**Exercise**
From the listing that follows, reproduce only the lines from the one holding "فیکساتور و تثبیت کننده آرایش" through the one holding "Airport. Fine dei servizi.", both included, with no pictures.

**Information given**
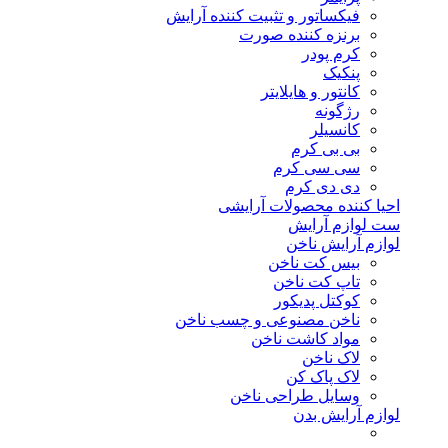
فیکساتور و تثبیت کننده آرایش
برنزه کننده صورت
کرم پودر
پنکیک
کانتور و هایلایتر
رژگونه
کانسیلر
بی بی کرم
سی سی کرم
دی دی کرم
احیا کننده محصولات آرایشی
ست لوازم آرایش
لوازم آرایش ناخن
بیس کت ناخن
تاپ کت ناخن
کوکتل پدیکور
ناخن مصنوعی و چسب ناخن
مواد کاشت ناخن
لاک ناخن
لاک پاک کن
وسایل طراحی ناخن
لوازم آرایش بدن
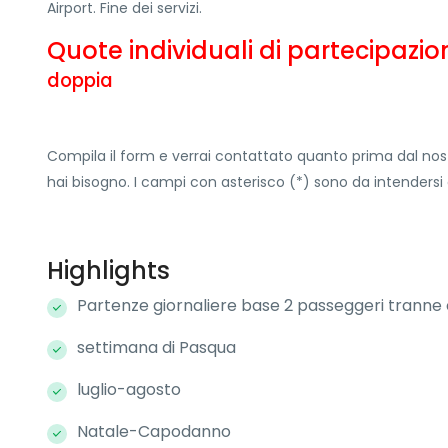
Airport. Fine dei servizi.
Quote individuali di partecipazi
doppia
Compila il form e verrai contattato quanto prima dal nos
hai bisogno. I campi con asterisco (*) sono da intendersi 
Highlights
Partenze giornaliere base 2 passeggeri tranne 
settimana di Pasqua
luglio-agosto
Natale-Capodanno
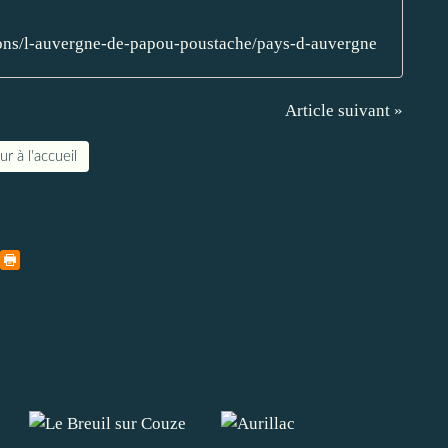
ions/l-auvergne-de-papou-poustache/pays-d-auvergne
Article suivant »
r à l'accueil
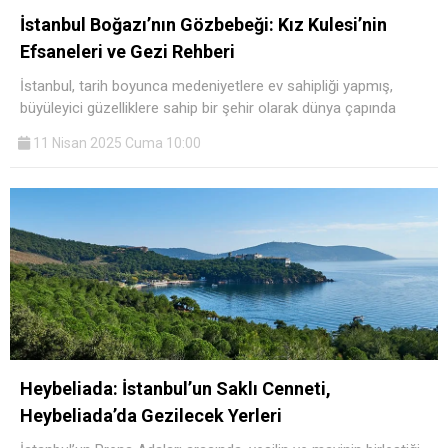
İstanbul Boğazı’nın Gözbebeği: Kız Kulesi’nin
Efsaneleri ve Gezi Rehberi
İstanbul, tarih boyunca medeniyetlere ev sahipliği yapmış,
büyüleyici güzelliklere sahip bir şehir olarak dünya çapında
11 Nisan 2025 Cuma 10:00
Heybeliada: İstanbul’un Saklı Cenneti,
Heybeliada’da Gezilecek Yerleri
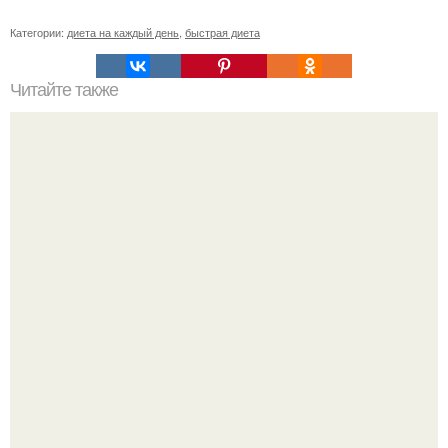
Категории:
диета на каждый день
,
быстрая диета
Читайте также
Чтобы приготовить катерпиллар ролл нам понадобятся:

--

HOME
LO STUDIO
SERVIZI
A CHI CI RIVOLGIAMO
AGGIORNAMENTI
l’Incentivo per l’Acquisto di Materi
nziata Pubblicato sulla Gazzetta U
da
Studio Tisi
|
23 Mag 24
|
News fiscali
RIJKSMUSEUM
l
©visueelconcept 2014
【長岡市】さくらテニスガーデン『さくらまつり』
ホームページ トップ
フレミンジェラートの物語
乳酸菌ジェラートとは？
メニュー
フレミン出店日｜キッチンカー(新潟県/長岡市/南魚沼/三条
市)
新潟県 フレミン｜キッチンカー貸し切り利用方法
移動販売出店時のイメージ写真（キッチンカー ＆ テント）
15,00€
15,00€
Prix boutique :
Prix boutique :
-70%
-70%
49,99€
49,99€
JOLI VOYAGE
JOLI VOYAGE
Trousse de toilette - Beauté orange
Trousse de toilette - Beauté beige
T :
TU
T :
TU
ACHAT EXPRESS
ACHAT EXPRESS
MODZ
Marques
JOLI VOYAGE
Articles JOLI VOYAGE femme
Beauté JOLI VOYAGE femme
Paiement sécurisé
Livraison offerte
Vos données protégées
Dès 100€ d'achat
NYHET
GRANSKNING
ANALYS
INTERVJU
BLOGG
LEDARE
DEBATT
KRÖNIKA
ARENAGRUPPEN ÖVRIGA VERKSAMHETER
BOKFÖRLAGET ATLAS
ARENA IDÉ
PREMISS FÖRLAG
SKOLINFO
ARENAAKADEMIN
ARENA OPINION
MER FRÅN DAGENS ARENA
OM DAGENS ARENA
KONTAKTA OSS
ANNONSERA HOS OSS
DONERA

**Expected answer**
فیکساتور و تثبیت کننده آرایش
برنزه کننده صورت
کرم پودر
پنکیک
کانتور و هایلایتر
رژگونه
کانسیلر
بی بی کرم
سی سی کرم
دی دی کرم
احیا کننده محصولات آرایشی
ست لوازم آرایش
لوازم آرایش ناخن
بیس کت ناخن
تاپ کت ناخن
کوکتل پدیکور
ناخن مصنوعی و چسب ناخن
مواد کاشت ناخن
لاک ناخن
لاک پاک کن
وسایل طراحی ناخن
لوازم آرایش بدن
Airport. Fine dei servizi.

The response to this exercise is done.